TARGET = 'almonds' #the target can be easily modified to check for other products
validation_datadir='/tmp/train/' + TARGET #the path to the folder where target's images are located(for comparison)
VAL_NUM = 15 #the number of images that the website image will be compared with

#The threshold that will be considered for similarity
#In this case, it's 0.65 since the data for validation might contain not relevant images and therefore throw off the mean
#when you're sure that the validation data is clean and reliable, you can lower the threshold
SIM_THRESHOLD = 0.65 

#The percentage of images on the website that were similar to the target
#Currently, it's at 0.25 since I believe that if the 1/4 of websites images are relevant, 
#then the website has a large chance of being a potential supplier
RELEVANT_THRESHOLD = 0.25

imgs = os.listdir(validation_datadir)
label = np.array(label)
target_idx = np.where(label == Categories.index(TARGET))[0]

sim_arr = []

for img in os.listdir(datadir):
  img1 = extract(os.path.join(datadir,img))
  img_mean = 0 
  for i in range(VAL_NUM): 
    #The 2nd image is choosen randomly from the validation folder, however specific images can be used too
    img2 = extract(os.path.join(validation_datadir, np.random.choice(imgs)))
    #Here cosine distance is used, however the comparison method can easily be changed
    img_mean += distance.cdist([img1], [img2], metric)[0] 
  img_mean /= VAL_NUM
  sim_arr.append(1 if img_mean <= SIM_THRESHOLD else 0)

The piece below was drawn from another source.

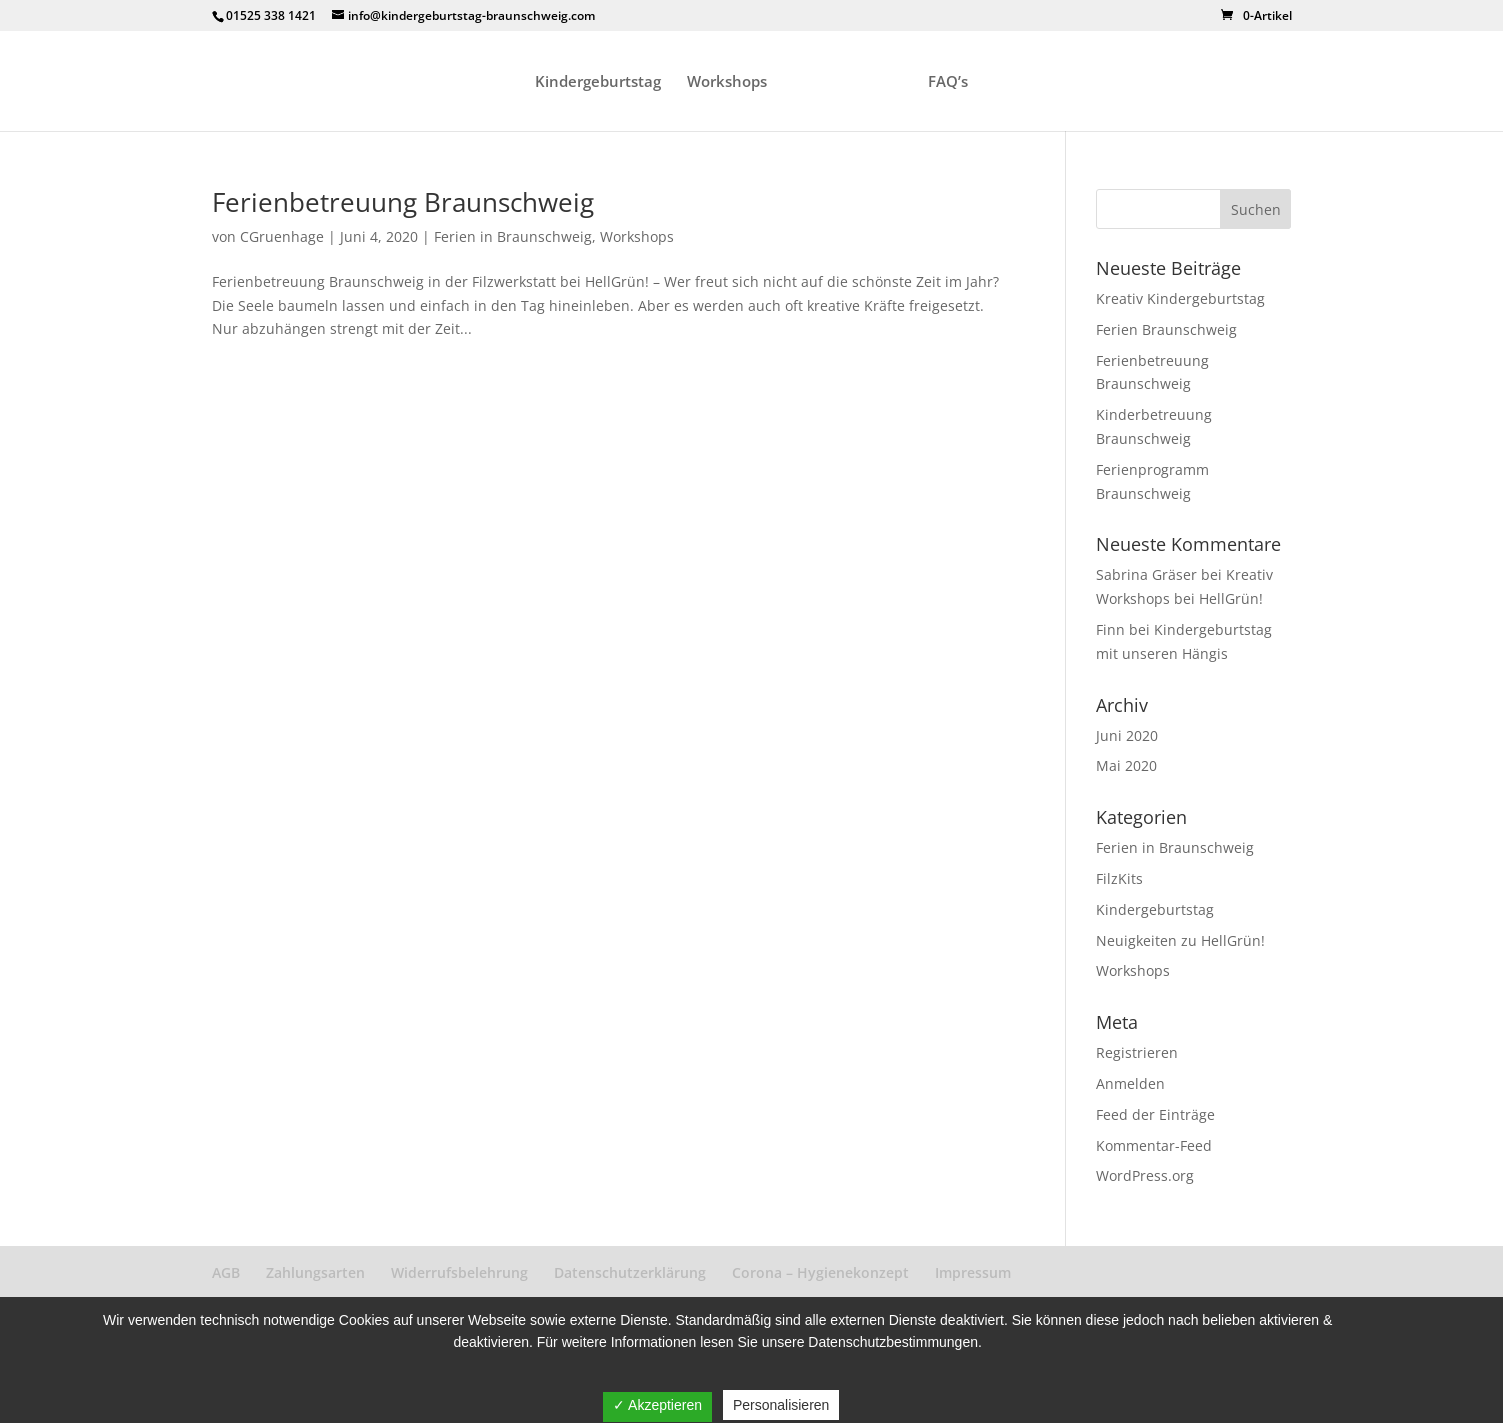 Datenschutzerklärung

sim_arr = np.array(sim_arr)
prct = len(sim_arr[sim_arr == 1])/len(sim_arr)
print("Relevant" if prct >= RELEVANT_THRESHOLD else "Irrelevant")
print("Percentage: " + str(prct))

  "Palette images with Transparency expressed in bytes should be "


Irrelevant
Percentage: 0.0


**Some Results**

*Relevant Example 1:* 0.47 (Relevant)

*Relevant Example 2:* 0.45454545454545453 (Relevant)

*Relevant Example 3:* 0.25 (Relevant)

\

*Irrelevant Example 1:* 0.0 (Irrelevant)

*Irrelevant Example 2:* 0.02857142857142857 (Irrelevant)

*Irrelevant Example 3:* 0.06172839506172839 (Irrelevant)

**Remarks:** Currently, the algorithm of the website relevance is quite slow as it needs to do a significant number of validations for better accuracy. However, as the image similarity model's accuracy increases, there will be less need for numerous validations, reducing the execution time.